# Hand Cut Dovetails and Ashley Iles MK2



## KelleyCrafts (May 17, 2016)

Good day,

I have a question that shouldn't be hard but I am for whatever reason struggling to figure out the answer.

I have an Ashley Iles chisel on the way to assist with the dovetails I'm trying to learn to cut by hand. All is going well except my chiseling to the line perfectly. I am practicing on pine which compresses a lot and whenever I get a chisel close to a corner the pine will dent. It doesn't even have to touch, that's how scared the pine is apparently <sarcasm>. The English pattern Ashley Iles I heard are super thin and reasonably priced so I wanted to get a couple but most people are out of sizes I would want so I just ordered the 3/8" and will have to make due for now in the corners.

With that said, the chisels come at a 25 degree bevel I believe which is fantastic for paring but what if I use a fret/coping saw to munch out the main waste and then chop to the line with the chisel. Should I micro bevel the edge on this new chisel to 30 degrees or just try and chop the little waste as it is? Worried about rolling it over obviously.

Looking for thoughts from the pros…also any tips getting the bottoms cut to the line and clean would be good. I of course have watched tons of videos but I still need to keep practicing. I hate to blame the wood but the pine if very unforgiving. It's cheap though. I figure if I can get it right in pine I can probably do walnut with ease.


----------



## jwmalone (Jun 23, 2016)

Pine is not a good practice wood I'm my opinion. Cutting doves or any thing in Hardwood is totally different than cutting in pine or other soft woods, You will learn nothing working pine that will help when you switch to hard wood you will have to learn all over again. I'm no expert on chisels and bevels but what I said about pine vs hardwood I know to be fact.


----------



## KelleyCrafts (May 17, 2016)

I can agree that it will be different however, I couldn't see it being harder than working in pine. I've worked with hard wood before, not dovetails but have built things. My next project however is a mobile tool chest I am building out of poplar which is soft, and I plan for something like 60 dovetails or more in that project with the inside tills and such. Good practice and a good lightweight tool chest to take with me camping, or up north when I visit relatives and can't go to my shop and build something (it's like crack).

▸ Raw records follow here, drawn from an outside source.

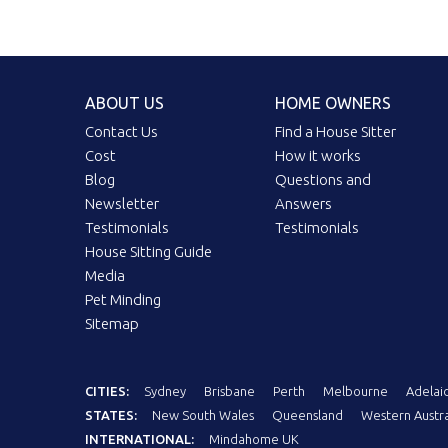
ABOUT US
HOME OWNERS
Contact Us
Find a House Sitter
Cost
How it works
Blog
Questions and
Newsletter
Answers
Testimonials
Testimonials
House Sitting Guide
Media
Pet Minding
Sitemap
CITIES:
Sydney
Brisbane
Perth
Melbourne
Adelai
STATES:
New South Wales
Queensland
Western Austra
INTERNATIONAL:
Mindahome UK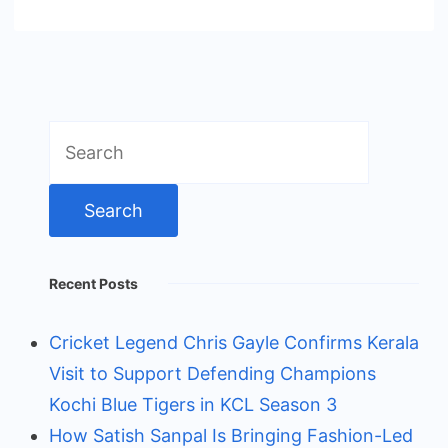
Search
for:
Recent Posts
Cricket Legend Chris Gayle Confirms Kerala
Visit to Support Defending Champions
Kochi Blue Tigers in KCL Season 3
How Satish Sanpal Is Bringing Fashion-Led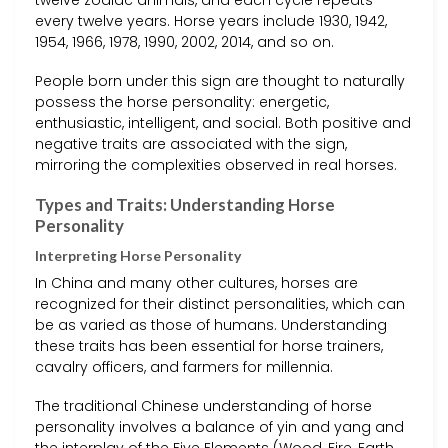
every twelve years. Horse years include 1930, 1942,
1954, 1966, 1978, 1990, 2002, 2014, and so on.
People born under this sign are thought to naturally
possess the horse personality: energetic,
enthusiastic, intelligent, and social. Both positive and
negative traits are associated with the sign,
mirroring the complexities observed in real horses.
Types and Traits: Understanding Horse
Personality
Interpreting Horse Personality
In China and many other cultures, horses are
recognized for their distinct personalities, which can
be as varied as those of humans. Understanding
these traits has been essential for horse trainers,
cavalry officers, and farmers for millennia.
The traditional Chinese understanding of horse
personality involves a balance of yin and yang and
the interplay of the Five Elements (Wood, Fire, Earth,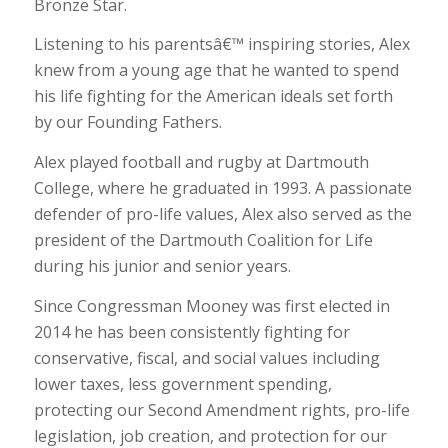
Bronze Star.
Listening to his parentsâ€™ inspiring stories, Alex
knew from a young age that he wanted to spend
his life fighting for the American ideals set forth
by our Founding Fathers.
Alex played football and rugby at Dartmouth
College, where he graduated in 1993. A passionate
defender of pro-life values, Alex also served as the
president of the Dartmouth Coalition for Life
during his junior and senior years.
Since Congressman Mooney was first elected in
2014 he has been consistently fighting for
conservative, fiscal, and social values including
lower taxes, less government spending,
protecting our Second Amendment rights, pro-life
legislation, job creation, and protection for our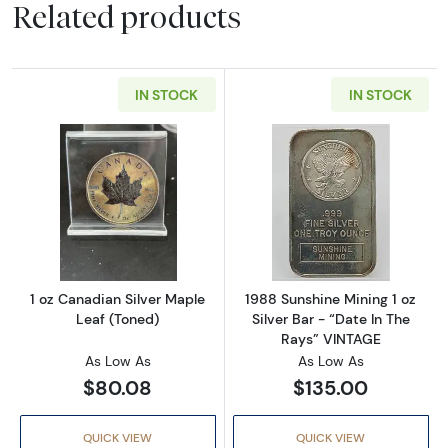
Related products
IN STOCK
IN STOCK
Read more about1 oz Canadian Silver Maple 
Read more about
1 oz Canadian Silver Maple
1988 Sunshine Mining 1 oz
Leaf (Toned)
Silver Bar - “Date In The
Rays” VINTAGE
As Low As
As Low As
$80.08
$135.00
QUICK VIEW
QUICK VIEW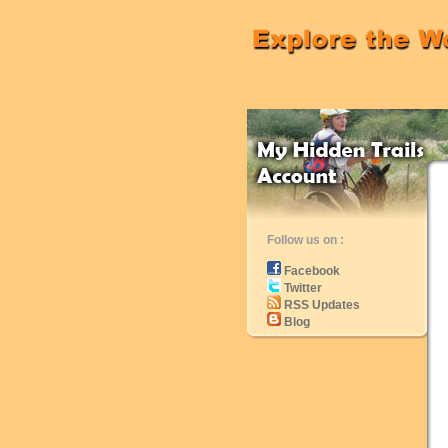
Follow us on :
Facebook
Twitter
RSS Updates
Blog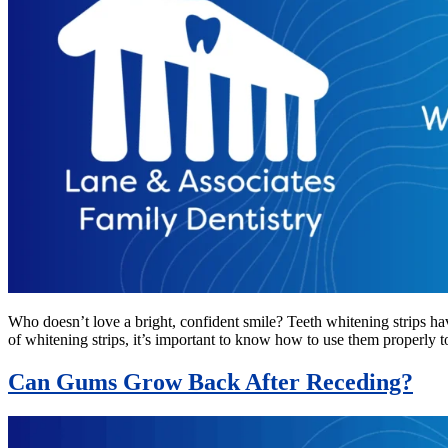
Who doesn’t love a bright, confident smile? Teeth whitening strips ha
of whitening strips, it’s important to know how to use them properly 
Can Gums Grow Back After Receding?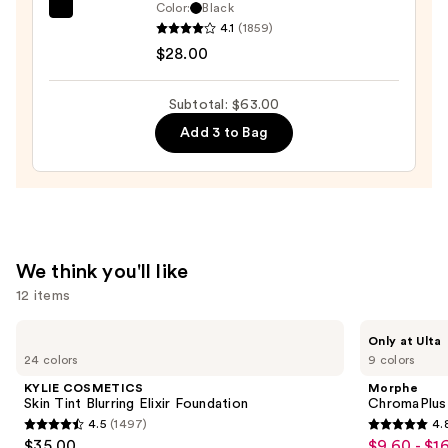
Eyeliner
Color:
Black
Tarte
Pencil
4.1
(1859)
Tartelette
—
$28.00
Tubing
$23.00
Mascara
Subtotal: $63.00
—
Add 3 to Bag
$28.00
We think you'll like
12 items
Use
KYLIE
Morphe
Only at Ulta
COSMETICS
ChromaPlus
previous
24 colors
9 colors
Skin
6-
and
Tint
Pan
KYLIE COSMETICS
Morphe
Blurring
Eyeshadow
next
Skin Tint Blurring Elixir Foundation
ChromaPlus
Elixir
Palette
4.5
(1497)
4.
buttons
Foundation
4.5
4.8
$35.00
$9.60 - $1
Sale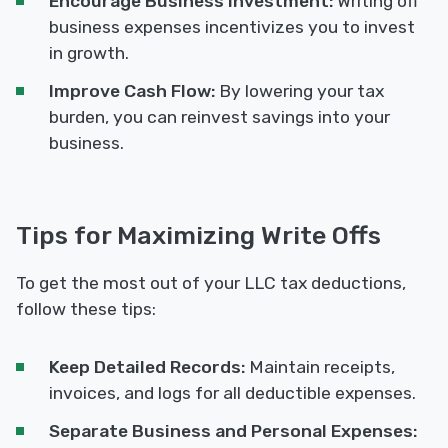
Encourage Business Investment:
Writing off
business expenses incentivizes you to invest
in growth.
Improve Cash Flow:
By lowering your tax
burden, you can reinvest savings into your
business.
Tips for Maximizing Write Offs
To get the most out of your LLC tax deductions,
follow these tips:
Keep Detailed Records:
Maintain receipts,
invoices, and logs for all deductible expenses.
Separate Business and Personal Expenses: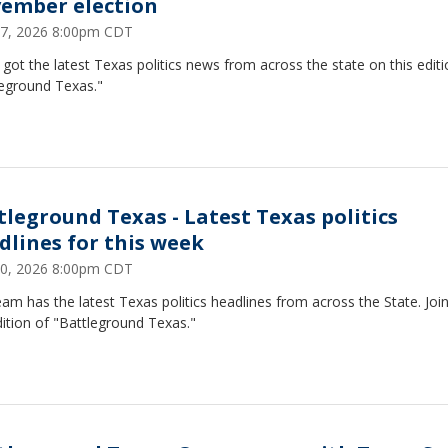
ember election
27, 2026 8:00pm CDT
got the latest Texas politics news from across the state on this editi
leground Texas."
tleground Texas - Latest Texas politics
dlines for this week
20, 2026 8:00pm CDT
am has the latest Texas politics headlines from across the State. Join
dition of "Battleground Texas."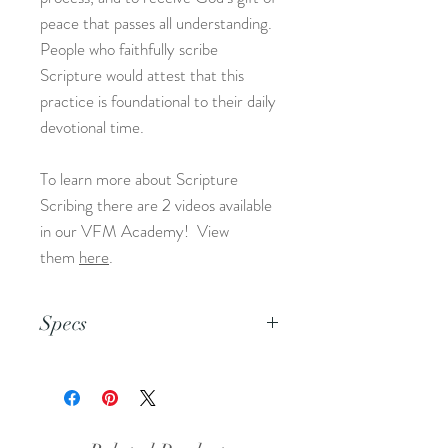
peace that passes all understanding.
People who faithfully scribe
Scripture would attest that this
practice is foundational to their daily
devotional time.
To learn more about Scripture
Scribing there are 2 videos available
in our VFM Academy! View
them
here
.
Specs
This is an 8.5x11 pdf file.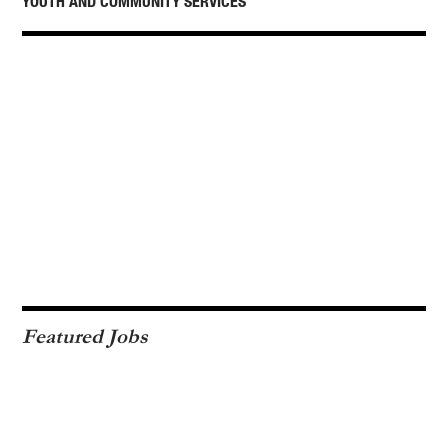
YOUTH AND COMMUNITY SERVICES
Featured Jobs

Again, I'm not new to the game but new to hand cut dovetails. I'm definitely interested in thoughts on the bevel but also on the wood now. Thanks for the post jwmalone.


----------



## RustyHacksaw (Dec 10, 2014)

You are hitting the chisel too hard. You have too much meat you're trying to remove.

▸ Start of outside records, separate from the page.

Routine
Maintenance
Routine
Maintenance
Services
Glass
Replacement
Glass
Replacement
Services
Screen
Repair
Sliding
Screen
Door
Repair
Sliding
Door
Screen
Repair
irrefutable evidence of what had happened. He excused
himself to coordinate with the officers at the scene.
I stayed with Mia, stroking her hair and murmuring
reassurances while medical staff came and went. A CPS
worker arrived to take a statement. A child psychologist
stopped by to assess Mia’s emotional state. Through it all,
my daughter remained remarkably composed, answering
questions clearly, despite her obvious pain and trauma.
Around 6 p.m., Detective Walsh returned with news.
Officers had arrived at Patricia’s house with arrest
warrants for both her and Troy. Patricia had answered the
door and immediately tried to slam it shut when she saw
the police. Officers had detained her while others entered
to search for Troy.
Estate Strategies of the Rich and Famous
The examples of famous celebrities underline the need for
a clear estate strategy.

When you drive the bevel down in to the wood, it forces itself back against your knifewall. Take much smaller bites, and remove as much waste as possible before finally going after your knifeline.

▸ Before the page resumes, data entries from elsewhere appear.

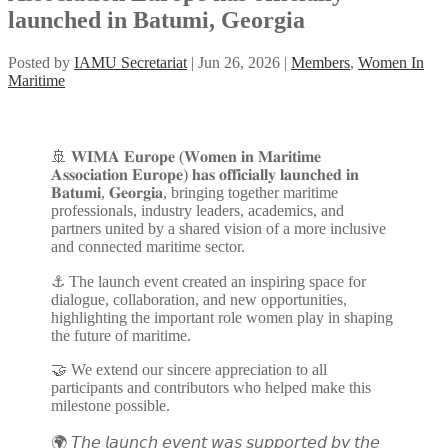
launched in Batumi, Georgia
Posted by
IAMU Secretariat
|
Jun 26, 2026
|
Members
,
Women In
Maritime
🚢 𝐖𝐈𝐌𝐀 𝐄𝐮𝐫𝐨𝐩𝐞 (𝐖𝐨𝐦𝐞𝐧 𝐢𝐧 𝐌𝐚𝐫𝐢𝐭𝐢𝐦𝐞
𝐀𝐬𝐬𝐨𝐜𝐢𝐚𝐭𝐢𝐨𝐧 𝐄𝐮𝐫𝐨𝐩𝐞) 𝐡𝐚𝐬 𝐨𝐟𝐟𝐢𝐜𝐢𝐚𝐥𝐥𝐲 𝐥𝐚𝐮𝐧𝐜𝐡𝐞𝐝 𝐢𝐧
𝐁𝐚𝐭𝐮𝐦𝐢, 𝐆𝐞𝐨𝐫𝐠𝐢𝐚, bringing together maritime
professionals, industry leaders, academics, and
partners united by a shared vision of a more inclusive
and connected maritime sector.
⚓ The launch event created an inspiring space for
dialogue, collaboration, and new opportunities,
highlighting the important role women play in shaping
the future of maritime.
🤝 We extend our sincere appreciation to all
participants and contributors who helped make this
milestone possible.
🌍 𝘛𝘩𝘦 𝘭𝘢𝘶𝘯𝘤𝘩 𝘦𝘷𝘦𝘯𝘵 𝘸𝘢𝘴 𝘴𝘶𝘱𝘱𝘰𝘳𝘵𝘦𝘥 𝘣𝘺 𝘵𝘩𝘦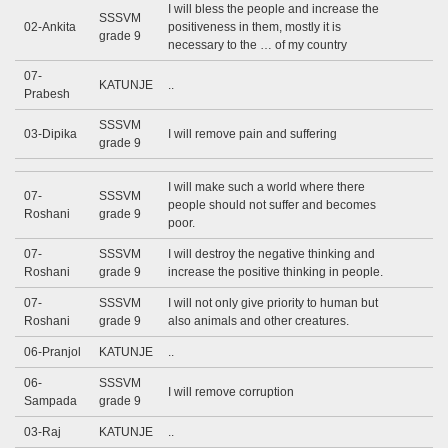
I will bless the people and increase the
SSSVM
02-Ankita
positiveness in them, mostly it is
grade 9
necessary to the … of my country
07-
KATUNJE
..
Prabesh
SSSVM
03-Dipika
I will remove pain and suffering
grade 9
I will make such a world where there
07-
SSSVM
people should not suffer and becomes
Roshani
grade 9
poor.
07-
SSSVM
I will destroy the negative thinking and
Roshani
grade 9
increase the positive thinking in people.
07-
SSSVM
I will not only give priority to human but
Roshani
grade 9
also animals and other creatures.
06-Pranjol
KATUNJE
..
06-
SSSVM
I will remove corruption
Sampada
grade 9
03-Raj
KATUNJE
..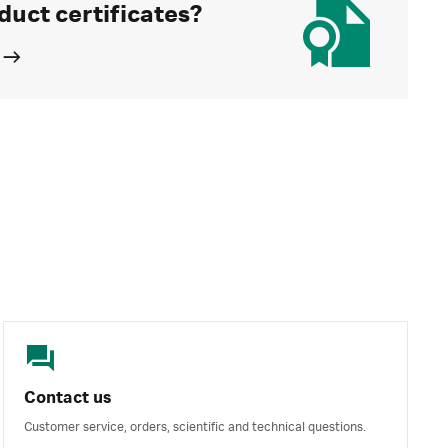
duct certificates?
Contact us
Customer service, orders, scientific and technical questions.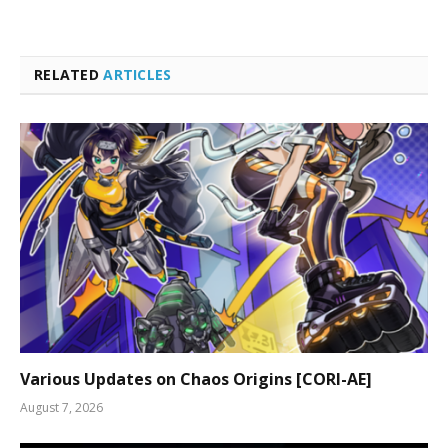
RELATED
ARTICLES
Various Updates on Chaos Origins [CORI-AE]
August 7, 2026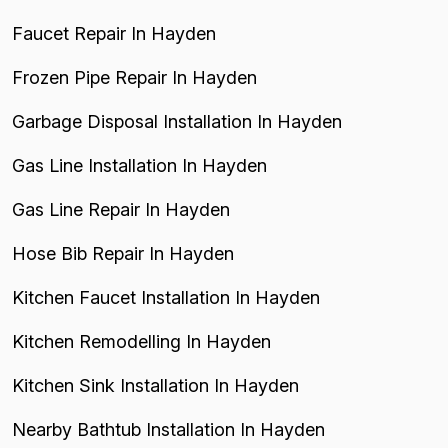
Faucet Repair In Hayden
Frozen Pipe Repair In Hayden
Garbage Disposal Installation In Hayden
Gas Line Installation In Hayden
Gas Line Repair In Hayden
Hose Bib Repair In Hayden
Kitchen Faucet Installation In Hayden
Kitchen Remodelling In Hayden
Kitchen Sink Installation In Hayden
Nearby Bathtub Installation In Hayden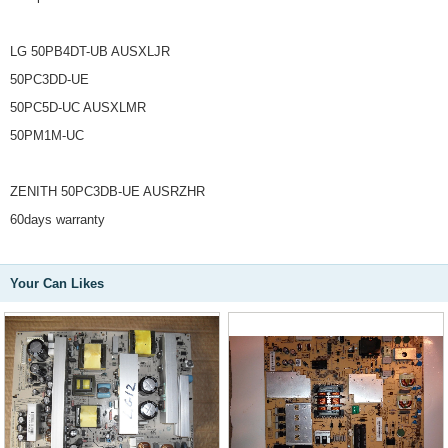
LG 50PB4DT-UB AUSXLJR
50PC3DD-UE
50PC5D-UC AUSXLMR
50PM1M-UC
ZENITH 50PC3DB-UE AUSRZHR
60days warranty
Your Can Likes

You can be as exact in your layout as you want; but until this aspect is perfected, there will always be baseline gaps.


----------



## KelleyCrafts (May 17, 2016)

Thanks Rusty, I have been doing better with that and using the saw to get closer and trying not to take more than 1/16" off at a time (only about 1/8" left at it's thickest anyway). I also started moving the chisel at about 93 degrees toward the line to make the bevel a little more perpendicular with the cut but obviously not completely. I do that for a couple lite taps then move it back to 90 degrees for the final and that seems to help a lot but the pine still seems to compress some. Obviously the sharper I keep an edge on the chisel the better too but chopping down is good practice regardless. I am using some Matsomera (sp?) japanese chisels and love them but they have a decent size edge…I know there is a technical name for that….so something with a thin edge like the ashley iles should help some in the corners.

Thanks for the tips, will definitely keep the taps lite. I will beat this. The dovetails aren't bad, just not awesome in my eyes yet. My wife thinks they are pretty good but she shops with my paycheck so I think she has to say that stuff.


----------



## Smitty_Cabinetshop (Mar 26, 2011)

Smashing pine fibers (and I did the dovetail-a-day exercise with pine, btw) means your chisel should be sharper. If you can't pare end grain easily, it ain't sharp.


----------



## rwe2156 (May 7, 2014)

There is nothing wrong with pine it is a very common wood for drawer sides.
It is the best wood to practice with because you can get away with a little more relative to tight joints.

I keep a couple chisels sharpened at 20 degrees for soft wood.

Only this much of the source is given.